__Entries taken from a collection__.
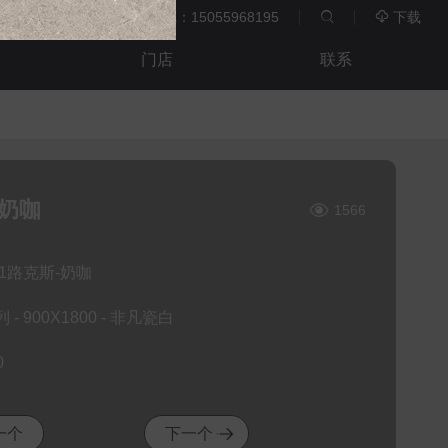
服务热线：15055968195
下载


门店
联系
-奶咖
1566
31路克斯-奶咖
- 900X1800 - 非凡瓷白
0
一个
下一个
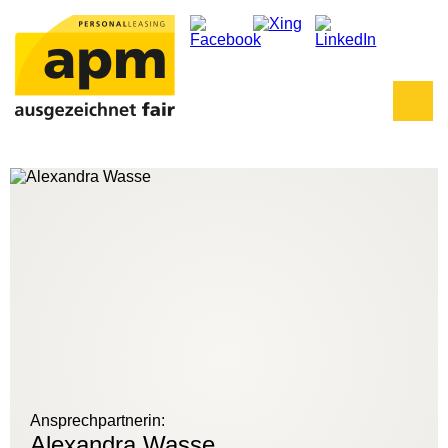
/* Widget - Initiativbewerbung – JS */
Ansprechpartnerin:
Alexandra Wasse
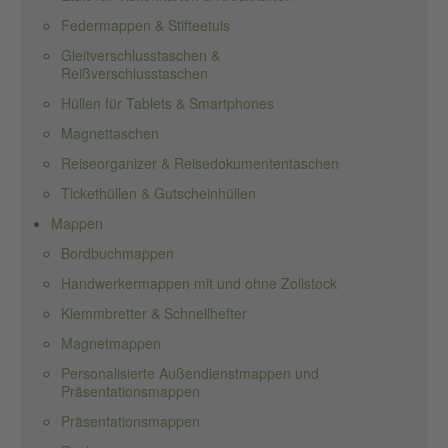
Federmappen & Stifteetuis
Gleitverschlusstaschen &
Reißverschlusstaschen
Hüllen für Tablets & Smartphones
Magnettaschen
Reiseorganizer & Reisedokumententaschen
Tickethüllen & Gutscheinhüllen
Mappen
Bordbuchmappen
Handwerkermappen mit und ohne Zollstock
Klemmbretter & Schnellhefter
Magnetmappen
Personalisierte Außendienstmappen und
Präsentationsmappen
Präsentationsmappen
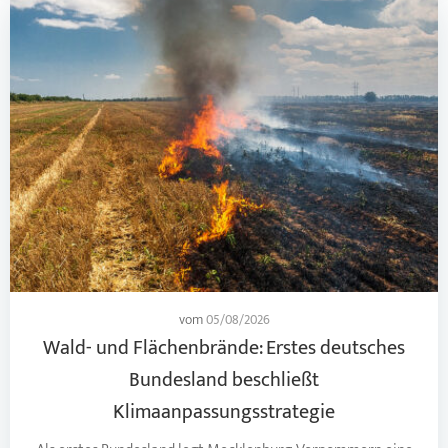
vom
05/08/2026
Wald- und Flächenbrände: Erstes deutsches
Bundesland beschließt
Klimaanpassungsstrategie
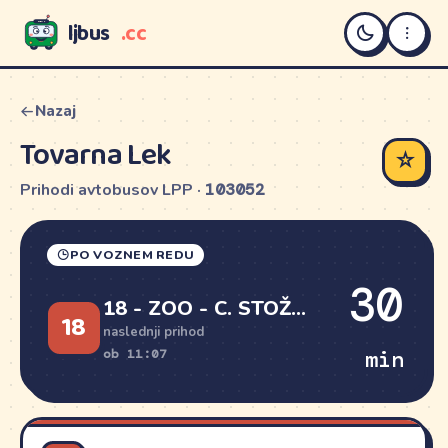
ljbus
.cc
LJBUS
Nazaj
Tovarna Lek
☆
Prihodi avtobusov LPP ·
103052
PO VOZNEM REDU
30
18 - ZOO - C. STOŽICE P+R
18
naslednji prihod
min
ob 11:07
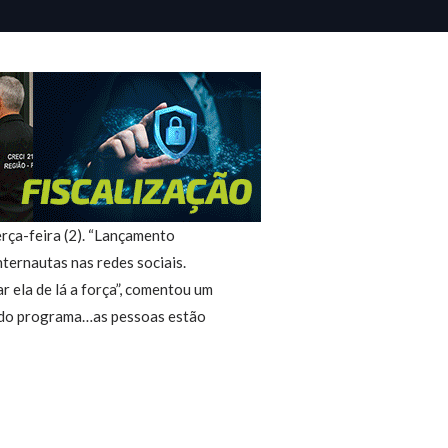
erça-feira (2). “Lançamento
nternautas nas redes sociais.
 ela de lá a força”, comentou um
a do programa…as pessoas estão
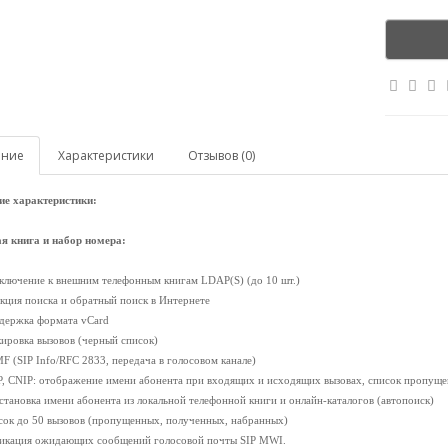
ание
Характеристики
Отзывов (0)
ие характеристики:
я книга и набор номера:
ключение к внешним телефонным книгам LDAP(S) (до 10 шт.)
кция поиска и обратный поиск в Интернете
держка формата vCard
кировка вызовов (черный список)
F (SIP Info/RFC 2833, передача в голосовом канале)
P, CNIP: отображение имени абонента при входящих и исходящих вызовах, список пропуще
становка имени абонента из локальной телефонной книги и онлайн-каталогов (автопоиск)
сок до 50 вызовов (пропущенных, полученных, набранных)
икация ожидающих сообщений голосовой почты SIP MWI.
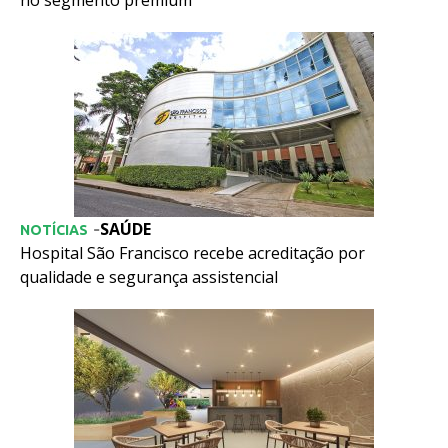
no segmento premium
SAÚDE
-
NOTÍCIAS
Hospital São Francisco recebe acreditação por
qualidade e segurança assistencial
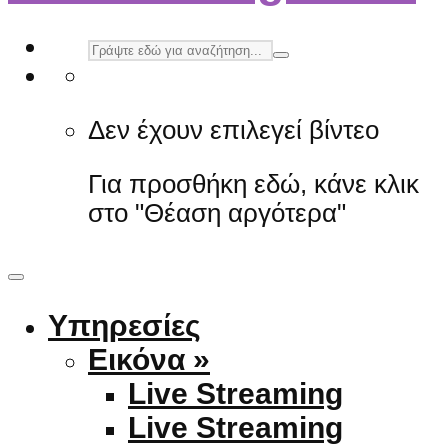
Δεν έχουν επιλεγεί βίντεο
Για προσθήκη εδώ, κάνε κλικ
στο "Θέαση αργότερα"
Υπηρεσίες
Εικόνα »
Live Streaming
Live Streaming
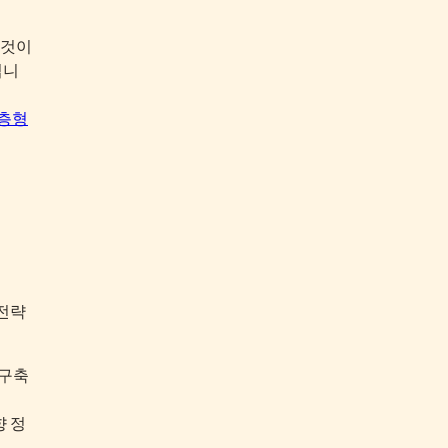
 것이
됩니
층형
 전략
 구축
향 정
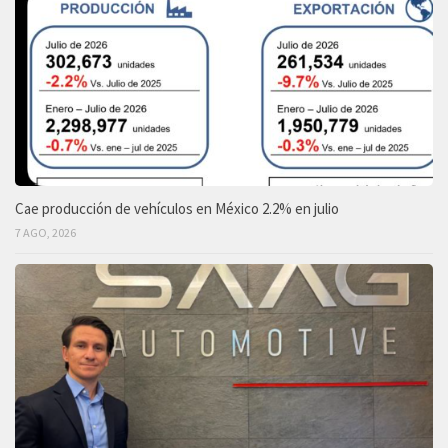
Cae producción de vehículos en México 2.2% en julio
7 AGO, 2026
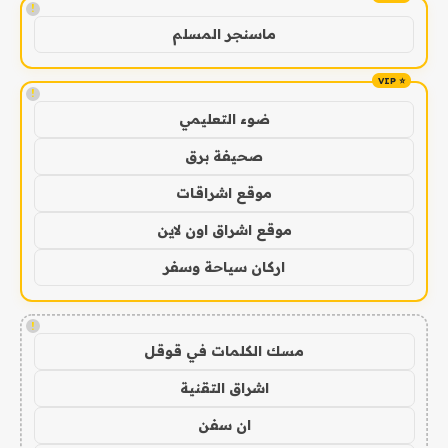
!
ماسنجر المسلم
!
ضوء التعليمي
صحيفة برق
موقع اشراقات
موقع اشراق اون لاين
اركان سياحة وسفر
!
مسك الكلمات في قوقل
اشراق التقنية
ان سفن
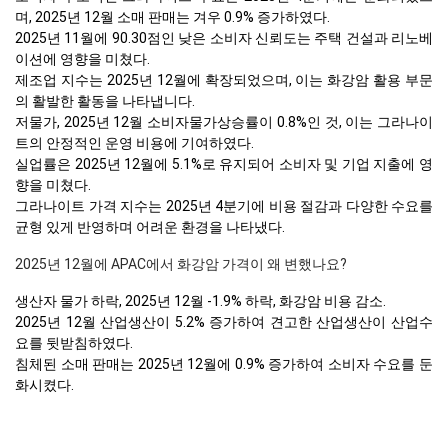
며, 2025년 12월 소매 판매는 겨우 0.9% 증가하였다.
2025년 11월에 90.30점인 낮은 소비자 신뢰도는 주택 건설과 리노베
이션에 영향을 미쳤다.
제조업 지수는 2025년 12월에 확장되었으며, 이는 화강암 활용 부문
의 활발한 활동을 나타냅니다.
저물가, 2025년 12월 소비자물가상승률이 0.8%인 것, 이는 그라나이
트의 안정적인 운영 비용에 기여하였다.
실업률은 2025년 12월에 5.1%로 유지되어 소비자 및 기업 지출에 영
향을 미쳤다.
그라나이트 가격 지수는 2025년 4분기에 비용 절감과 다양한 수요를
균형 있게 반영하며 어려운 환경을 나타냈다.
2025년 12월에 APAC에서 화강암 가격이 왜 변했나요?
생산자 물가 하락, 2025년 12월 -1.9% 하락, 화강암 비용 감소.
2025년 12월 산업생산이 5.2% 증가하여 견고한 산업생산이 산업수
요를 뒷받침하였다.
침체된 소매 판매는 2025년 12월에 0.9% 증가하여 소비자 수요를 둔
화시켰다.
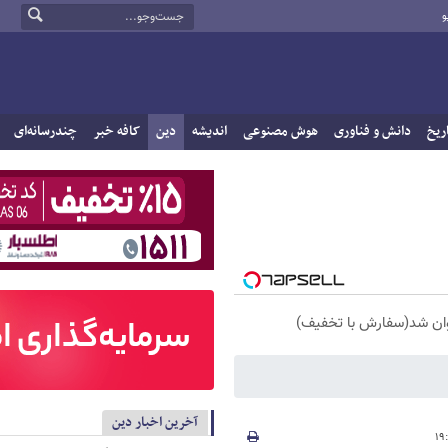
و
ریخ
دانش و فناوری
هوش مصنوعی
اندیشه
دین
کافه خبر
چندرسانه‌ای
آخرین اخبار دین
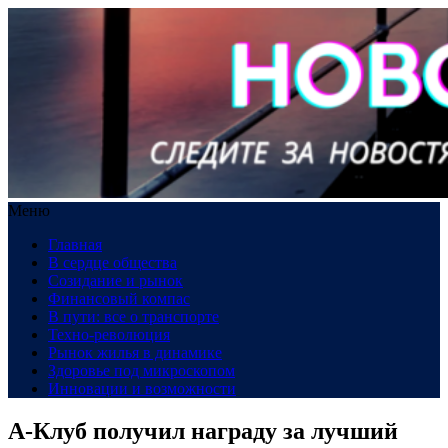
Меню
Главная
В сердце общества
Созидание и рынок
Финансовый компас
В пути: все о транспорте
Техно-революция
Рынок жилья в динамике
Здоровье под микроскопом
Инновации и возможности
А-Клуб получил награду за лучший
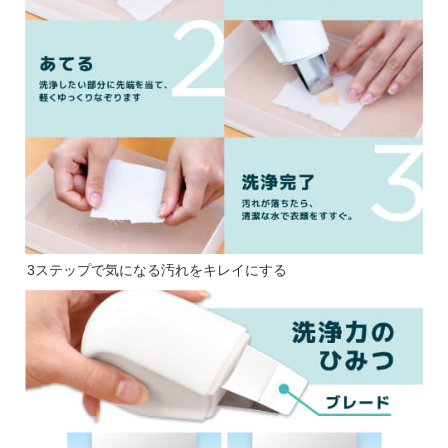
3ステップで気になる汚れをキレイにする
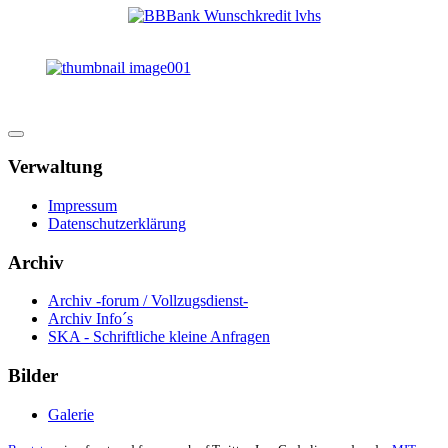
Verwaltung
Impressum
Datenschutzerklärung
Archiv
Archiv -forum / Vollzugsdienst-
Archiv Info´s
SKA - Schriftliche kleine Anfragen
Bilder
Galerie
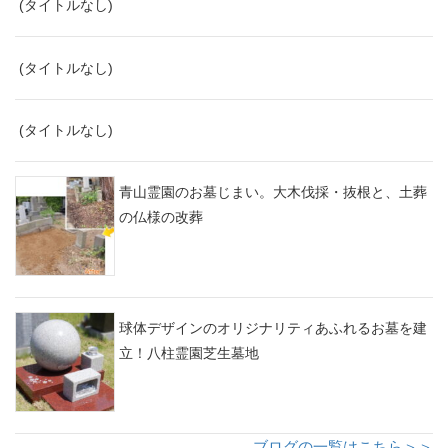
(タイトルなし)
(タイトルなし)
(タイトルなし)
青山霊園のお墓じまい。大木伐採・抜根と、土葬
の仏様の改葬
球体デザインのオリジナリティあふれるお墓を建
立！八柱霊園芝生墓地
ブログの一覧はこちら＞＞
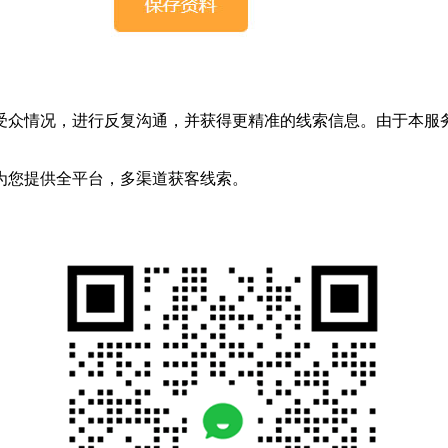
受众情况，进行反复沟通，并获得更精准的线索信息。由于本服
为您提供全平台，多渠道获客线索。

__Requirement__. Lines containing the word "вызовов" are to be pulled from the records and copied.

__Answer space__.
кировка вызовов (черный список)
сок до 50 вызовов (пропущенных, полученных, набранных)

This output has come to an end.